Menstruation is a complicated thing: the biology, the mess, the weird food cravings, the sexual urges, and, most of all, talking about it. Periods are like Superman – you never know who is hiding the suit under their clothes. They could strike anytime, anywhere. Before we continue, it needs to be acknowledged that not all bleeders are female.
For those of you who don’t get periods, here’s a brief movie summary:
You’re being a right cow to all your mates, but you also have an insatiable sexual appetite. Your skin is blotchy and pimply due to the huge quantities of chocolate that you’ve been consuming, and then, to top it all off, when you finally duck into the putrid Archway toilets between lectures, your favourite pair of undies are ruined.

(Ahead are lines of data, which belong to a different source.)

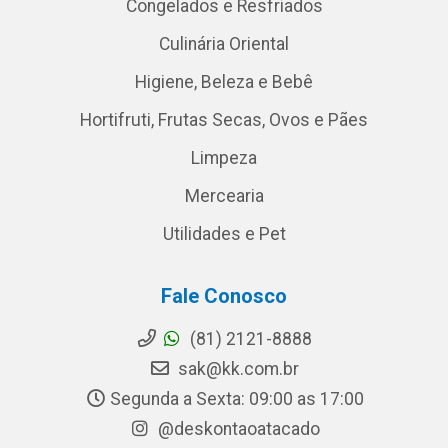
Congelados e Resfriados
Culinária Oriental
Higiene, Beleza e Bebê
Hortifruti, Frutas Secas, Ovos e Pães
Limpeza
Mercearia
Utilidades e Pet
Fale Conosco
(81) 2121-8888
sak@kk.com.br
Segunda a Sexta: 09:00 as 17:00
@deskontaoatacado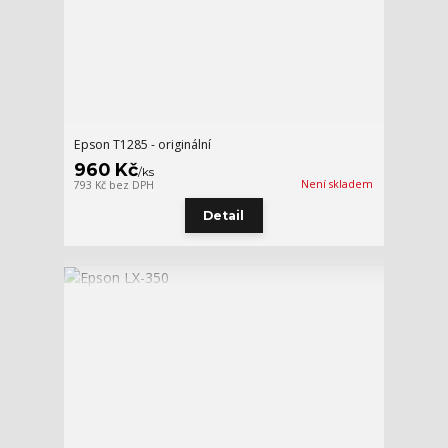
Epson T1285 - originální
960 Kč
/
ks
Není skladem
793 Kč
bez DPH
Detail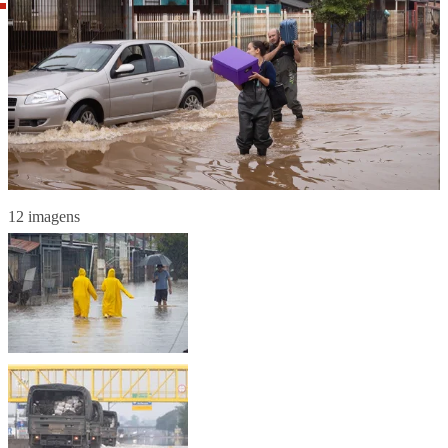
12 imagens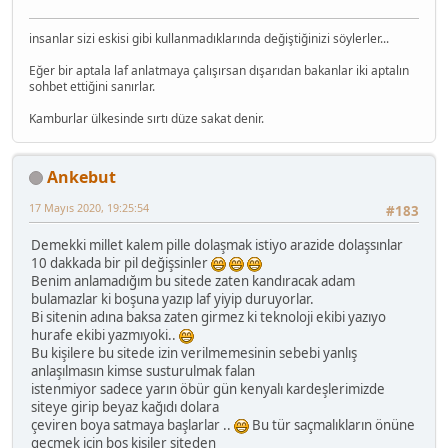
insanlar sizi eskisi gibi kullanmadıklarında değiştiğinizi söylerler...
Eğer bir aptala laf anlatmaya çalışırsan dışarıdan bakanlar iki aptalın
sohbet ettiğini sanırlar.
Kamburlar ülkesinde sırtı düze sakat denir.
Ankebut
17 Mayıs 2020, 19:25:54
#183
Demekki millet kalem pille dolaşmak istiyo arazide dolaşsınlar
10 dakkada bir pil değişsinler
Benim anlamadığım bu sitede zaten kandıracak adam
bulamazlar ki boşuna yazıp laf yiyip duruyorlar.
Bi sitenin adına baksa zaten girmez ki teknoloji ekibi yazıyo
hurafe ekibi yazmıyoki..
Bu kişilere bu sitede izin verilmemesinin sebebi yanlış
anlaşılmasın kimse susturulmak falan
istenmiyor sadece yarın öbür gün kenyalı kardeşlerimizde
siteye girip beyaz kağıdı dolara
çeviren boya satmaya başlarlar ..
Bu tür saçmalıkların önüne
geçmek için boş kişiler siteden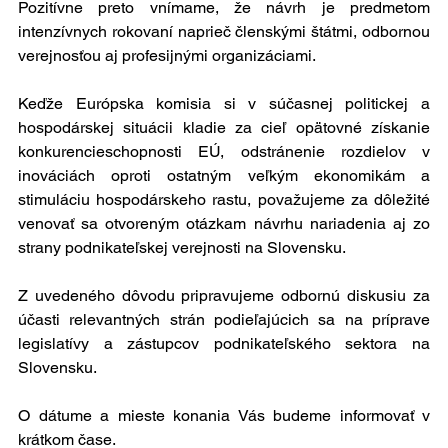
Pozitívne preto vnímame, že návrh je predmetom 
intenzívnych rokovaní naprieč členskými štátmi, odbornou 
verejnosťou aj profesijnými organizáciami.
Keďže Európska komisia si v súčasnej politickej a 
hospodárskej situácii kladie za cieľ opätovné získanie 
konkurencieschopnosti EÚ, odstránenie rozdielov v 
inováciách oproti ostatným veľkým ekonomikám a 
stimuláciu hospodárskeho rastu, považujeme za dôležité 
venovať sa otvoreným otázkam návrhu nariadenia aj zo 
strany podnikateľskej verejnosti na Slovensku.
Z uvedeného dôvodu pripravujeme odbornú diskusiu za 
účasti relevantných strán podieľajúcich sa na príprave 
legislatívy a zástupcov podnikateľského sektora na 
Slovensku.
O dátume a mieste konania Vás budeme informovať v 
krátkom čase.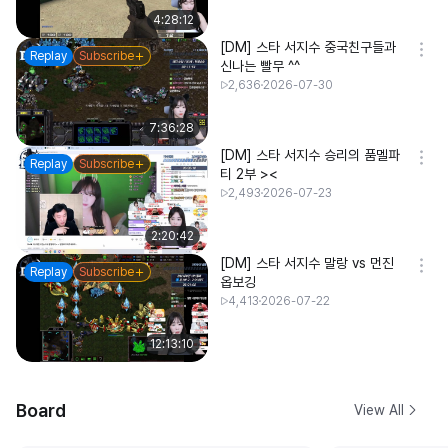
4:28:12
[DM] 스타 서지수 중국친구들과
Replay
Subscribe
신나는 빨무 ^^
2,636
2026-07-30
7:36:28
[DM] 스타 서지수 승리의 품멜파
Replay
Subscribe
티 2부 ><
2,493
2026-07-23
2:20:42
[DM] 스타 서지수 말랑 vs 먼진
Replay
Subscribe
옵보깅
4,413
2026-07-22
12:13:10
Board
View All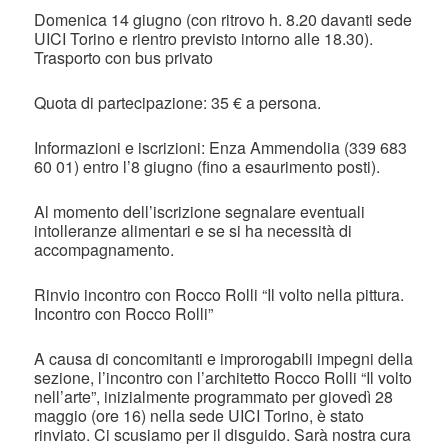
Domenica 14 giugno (con ritrovo h. 8.20 davanti sede
UICI Torino e rientro previsto intorno alle 18.30).
Trasporto con bus privato
Quota di partecipazione: 35 € a persona.
Informazioni e iscrizioni: Enza Ammendolia (339 683
60 01) entro l’8 giugno (fino a esaurimento posti).
Al momento dell’iscrizione segnalare eventuali
intolleranze alimentari e se si ha necessità di
accompagnamento.
Rinvio incontro con Rocco Rolli “Il volto nella pittura.
Incontro con Rocco Rolli”
A causa di concomitanti e improrogabili impegni della
sezione, l’incontro con l’architetto Rocco Rolli “Il volto
nell’arte”, inizialmente programmato per giovedì 28
maggio (ore 16) nella sede UICI Torino, è stato
rinviato. Ci scusiamo per il disguido. Sarà nostra cura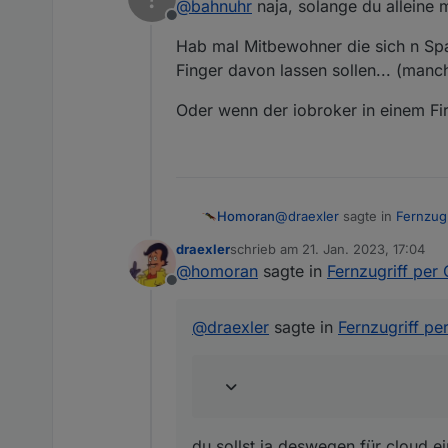
@
bahnuhr
naja, solange du alleine m
aber im eigenen Netz zu H
Offline
Hab mal Mitbewohner die sich n Spa
Und wo ist das Problem.
Finger davon lassen sollen... (manch
Habe ich bisher noch nie ve
Oder wenn der iobroker in einem Firm
@
draexler
sagte in
Fernzugr
Homoran
draexler
schrieb am
21. Jan. 2023, 17:04
zuletzt editiert von
@
homoran
sagte in
Fernzugriff per
@
homoran
Der Fernzugrif
Offline
du sollst ja deswegen für 
@
draexler
sagte in
Fernzugriff pe
du sollst ja deswegen für cloud 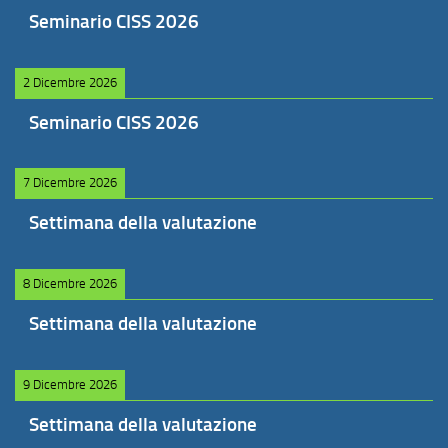
Seminario CISS 2026
2 Dicembre 2026
Seminario CISS 2026
7 Dicembre 2026
Settimana della valutazione
8 Dicembre 2026
Settimana della valutazione
9 Dicembre 2026
Settimana della valutazione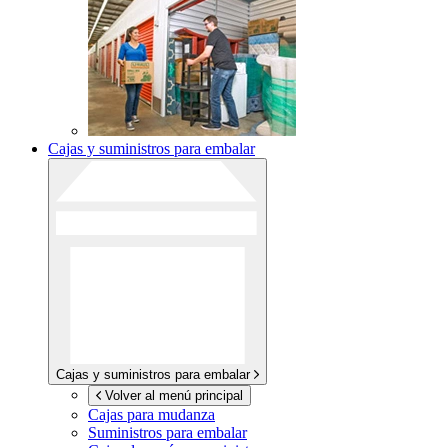
Cajas y suministros para embalar
Cajas y suministros para embalar
Volver al menú principal
Cajas para mudanza
Suministros para embalar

Peeing blood is usually a sign of an illness that should urgently be addressed (unless you’ve been going mad on the beetroot). To be honest, the same should be said for periods - they deserve to be treated with a little respect. Although it is just an organ doing its thang, it can still be uncomfortable and painful, and those in pain should not be ashamed of their suffering.
This is the complicated line that needs to be navigated here. When is it acceptable to talk about these bodily functions? How do we normalise it? To what degree? Walking into work and blurting out what a great cry-wank you had that morning is totally inappropriate, so where do we stand on period chat?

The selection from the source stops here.